Colin Taylor

Personal information
- Date of birth: 24 August 1940
- Place of birth: Stourbridge, Worcestershire, England
- Date of death: June 2005 (aged 64)
- Position(s): Left winger

Youth career
- ?–1958: Stourbridge

Senior career*
- Years: Team / Apps / (Gls)
- 1958–1963: Walsall / 213 / (93)
- 1963–1964: Newcastle United / 33 / (7)
- 1964–1968: Walsall / 148 / (52)
- 1968–1969: Crystal Palace / 34 / (8)
- 1969–1973: Walsall / 96 / (24)
- 1973–?: Kidderminster Harriers

= Colin Taylor (footballer, born 1940) =

English footballer (1940–2005)

Colin Taylor (24 August 1940 — June 2005) was an English professional footballer who played as a left winger for Walsall F.C. in three different spells, with whom he made at least 459 league appearances by the end of the 1972–73 season, scoring at least 169 goals. He also made 33 appearances in league games for Newcastle (7 goals) in season 1963–64 and 34 appearances in league games for Crystal Palace (8 goals), in season 1968–69, in which he helped Palace achieve promotion to the top flight for the first time. His haul of 32 goals for Walsall in season 1959–60 remains a record from the left wing.
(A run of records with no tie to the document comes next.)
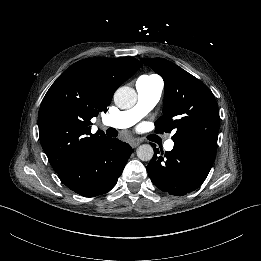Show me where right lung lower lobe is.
<instances>
[{
  "instance_id": "right-lung-lower-lobe-1",
  "label": "right lung lower lobe",
  "mask_w": 261,
  "mask_h": 261,
  "mask_svg": "<svg viewBox=\"0 0 261 261\" xmlns=\"http://www.w3.org/2000/svg\"><path fill=\"white\" fill-rule=\"evenodd\" d=\"M131 153L132 148L128 144L106 137L58 176L68 188L81 196L102 195L115 186Z\"/></svg>"
}]
</instances>
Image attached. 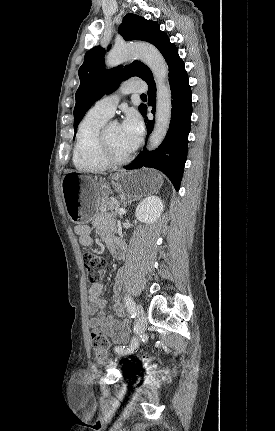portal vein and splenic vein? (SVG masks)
I'll return each instance as SVG.
<instances>
[{
  "label": "portal vein and splenic vein",
  "instance_id": "18ae733b",
  "mask_svg": "<svg viewBox=\"0 0 275 431\" xmlns=\"http://www.w3.org/2000/svg\"><path fill=\"white\" fill-rule=\"evenodd\" d=\"M117 213H118L119 215H123V214H125V213H126V210H125V209L120 208V209L117 211Z\"/></svg>",
  "mask_w": 275,
  "mask_h": 431
}]
</instances>
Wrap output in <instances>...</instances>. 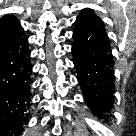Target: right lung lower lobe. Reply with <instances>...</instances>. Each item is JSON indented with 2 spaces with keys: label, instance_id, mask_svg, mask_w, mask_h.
<instances>
[{
  "label": "right lung lower lobe",
  "instance_id": "obj_1",
  "mask_svg": "<svg viewBox=\"0 0 136 136\" xmlns=\"http://www.w3.org/2000/svg\"><path fill=\"white\" fill-rule=\"evenodd\" d=\"M27 36L0 42V136H20L27 121L31 64Z\"/></svg>",
  "mask_w": 136,
  "mask_h": 136
}]
</instances>
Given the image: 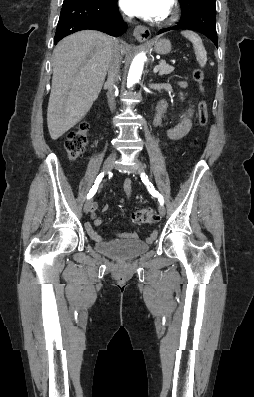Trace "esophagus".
Masks as SVG:
<instances>
[{"label":"esophagus","mask_w":254,"mask_h":397,"mask_svg":"<svg viewBox=\"0 0 254 397\" xmlns=\"http://www.w3.org/2000/svg\"><path fill=\"white\" fill-rule=\"evenodd\" d=\"M133 34L139 42H147L151 36V31L145 26L138 25L135 27Z\"/></svg>","instance_id":"esophagus-1"}]
</instances>
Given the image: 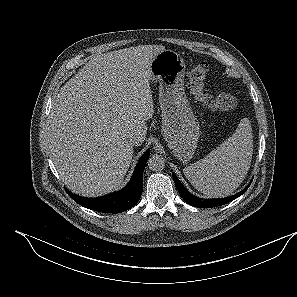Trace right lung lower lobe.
I'll use <instances>...</instances> for the list:
<instances>
[{"label": "right lung lower lobe", "instance_id": "obj_1", "mask_svg": "<svg viewBox=\"0 0 297 297\" xmlns=\"http://www.w3.org/2000/svg\"><path fill=\"white\" fill-rule=\"evenodd\" d=\"M150 151L140 158L129 184L119 192L99 198H83L71 193L68 195L83 207L103 213H120L132 208L140 199L143 191V171Z\"/></svg>", "mask_w": 297, "mask_h": 297}]
</instances>
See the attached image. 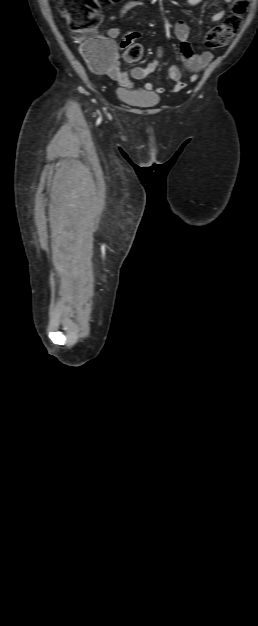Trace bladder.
<instances>
[{
    "mask_svg": "<svg viewBox=\"0 0 258 626\" xmlns=\"http://www.w3.org/2000/svg\"><path fill=\"white\" fill-rule=\"evenodd\" d=\"M117 98L130 106L138 108H150L159 103V96L153 92L132 88H118Z\"/></svg>",
    "mask_w": 258,
    "mask_h": 626,
    "instance_id": "1",
    "label": "bladder"
}]
</instances>
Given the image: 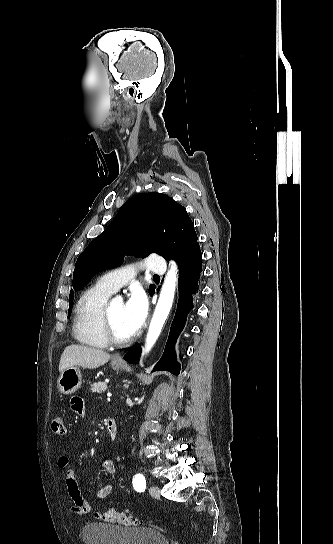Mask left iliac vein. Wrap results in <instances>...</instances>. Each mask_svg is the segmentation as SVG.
<instances>
[{
    "mask_svg": "<svg viewBox=\"0 0 333 544\" xmlns=\"http://www.w3.org/2000/svg\"><path fill=\"white\" fill-rule=\"evenodd\" d=\"M149 493L151 496L158 498L160 496V488L158 486L153 485L149 488Z\"/></svg>",
    "mask_w": 333,
    "mask_h": 544,
    "instance_id": "1",
    "label": "left iliac vein"
}]
</instances>
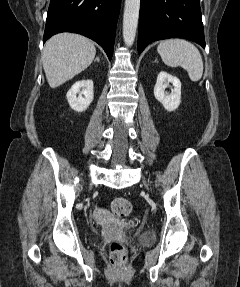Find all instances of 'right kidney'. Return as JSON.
<instances>
[{
    "label": "right kidney",
    "instance_id": "ca27d5eb",
    "mask_svg": "<svg viewBox=\"0 0 240 287\" xmlns=\"http://www.w3.org/2000/svg\"><path fill=\"white\" fill-rule=\"evenodd\" d=\"M93 88V81L90 79L74 83L66 95L70 107L76 112L85 111L93 101Z\"/></svg>",
    "mask_w": 240,
    "mask_h": 287
}]
</instances>
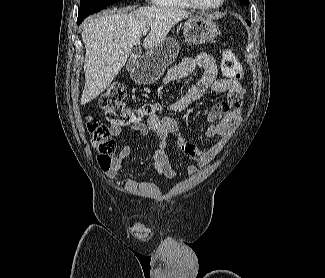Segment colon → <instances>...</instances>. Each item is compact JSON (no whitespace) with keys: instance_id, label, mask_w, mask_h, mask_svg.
Segmentation results:
<instances>
[{"instance_id":"obj_1","label":"colon","mask_w":325,"mask_h":278,"mask_svg":"<svg viewBox=\"0 0 325 278\" xmlns=\"http://www.w3.org/2000/svg\"><path fill=\"white\" fill-rule=\"evenodd\" d=\"M222 71L233 81L242 78L243 69L237 56L230 50L222 51ZM127 93L122 85H113L104 91L98 99L99 106L104 110L108 121L119 126L139 123L145 116H151L161 110L158 103H148L139 108H130L126 104ZM86 126L91 141L98 152L97 160L102 169L111 165L112 156L116 151V142L107 125L100 120L88 117Z\"/></svg>"}]
</instances>
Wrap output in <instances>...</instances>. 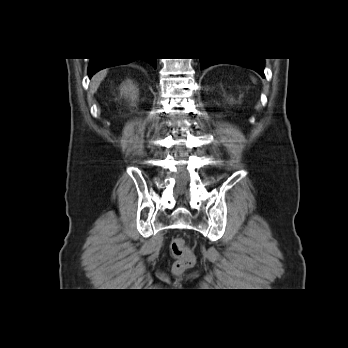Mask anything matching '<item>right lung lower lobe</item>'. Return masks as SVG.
<instances>
[{"label": "right lung lower lobe", "instance_id": "98d812e1", "mask_svg": "<svg viewBox=\"0 0 348 348\" xmlns=\"http://www.w3.org/2000/svg\"><path fill=\"white\" fill-rule=\"evenodd\" d=\"M132 61L133 60H129V59H90V63L88 66L89 78H91L94 73H96L97 71H99L103 68L115 66V65H119V64H127V63H130ZM146 61L151 66L156 68V59L155 58H149V59H146Z\"/></svg>", "mask_w": 348, "mask_h": 348}]
</instances>
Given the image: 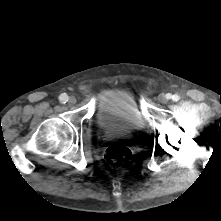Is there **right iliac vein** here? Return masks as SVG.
<instances>
[{
  "label": "right iliac vein",
  "mask_w": 221,
  "mask_h": 221,
  "mask_svg": "<svg viewBox=\"0 0 221 221\" xmlns=\"http://www.w3.org/2000/svg\"><path fill=\"white\" fill-rule=\"evenodd\" d=\"M76 98L74 97V96H71V97H69V99H68V103L70 104V105H74L75 103H76Z\"/></svg>",
  "instance_id": "63e3f726"
}]
</instances>
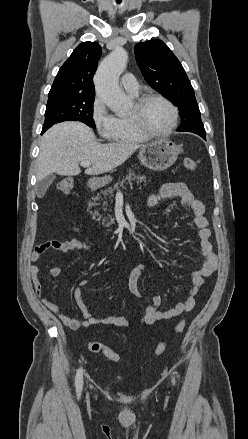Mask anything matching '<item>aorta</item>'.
Here are the masks:
<instances>
[{
	"label": "aorta",
	"mask_w": 248,
	"mask_h": 439,
	"mask_svg": "<svg viewBox=\"0 0 248 439\" xmlns=\"http://www.w3.org/2000/svg\"><path fill=\"white\" fill-rule=\"evenodd\" d=\"M128 54L122 47L115 48L99 65L94 76L97 96L115 113L121 114L131 105L119 87V77L127 66Z\"/></svg>",
	"instance_id": "1"
}]
</instances>
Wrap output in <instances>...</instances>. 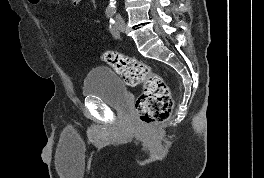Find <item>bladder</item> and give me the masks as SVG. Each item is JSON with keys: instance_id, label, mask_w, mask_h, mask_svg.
<instances>
[{"instance_id": "obj_1", "label": "bladder", "mask_w": 264, "mask_h": 178, "mask_svg": "<svg viewBox=\"0 0 264 178\" xmlns=\"http://www.w3.org/2000/svg\"><path fill=\"white\" fill-rule=\"evenodd\" d=\"M82 93L85 98L98 99L113 108H121L128 101L122 79L110 68L95 67L84 77Z\"/></svg>"}]
</instances>
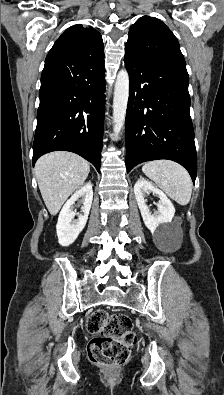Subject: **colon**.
Masks as SVG:
<instances>
[{
	"instance_id": "5ec220e1",
	"label": "colon",
	"mask_w": 224,
	"mask_h": 395,
	"mask_svg": "<svg viewBox=\"0 0 224 395\" xmlns=\"http://www.w3.org/2000/svg\"><path fill=\"white\" fill-rule=\"evenodd\" d=\"M86 327L95 335L88 345V356L94 364L116 367L129 360L136 338L128 316L96 310L87 319Z\"/></svg>"
}]
</instances>
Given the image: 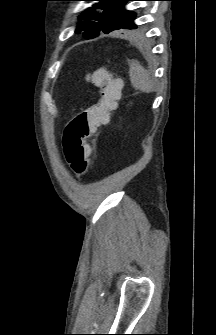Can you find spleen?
<instances>
[{"label":"spleen","mask_w":216,"mask_h":335,"mask_svg":"<svg viewBox=\"0 0 216 335\" xmlns=\"http://www.w3.org/2000/svg\"><path fill=\"white\" fill-rule=\"evenodd\" d=\"M129 76L131 84L135 89L144 93H150L154 90V81L150 73L138 61H131Z\"/></svg>","instance_id":"obj_1"}]
</instances>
Taylor was a flame-haired, barrel-chested left-winger who was a member of Walsall's first team during their golden days of the 1950s and 1960s. Taylor was given the nickname "Cannonball Colin" by Walsall supporters because of his accurate left foot and strong shooting abilities. Such was the power in his left boot, Walsall fans of his era would claim that "his left leg was out of proportion to his right". Supporters would also eulogise that, when he shot at the "Railway End" goal at Fellow's Park, and happened to miss, the speed of the ball would be such, as to knock the rust off an old tea-sales caravan, permanently parked at that end.

On his retirement from professional football, Taylor, a quiet, modest man, worked as a painter and decorator.

Following his death in 2005, Walsall F.C. promised to build a permanent memorial for Taylor.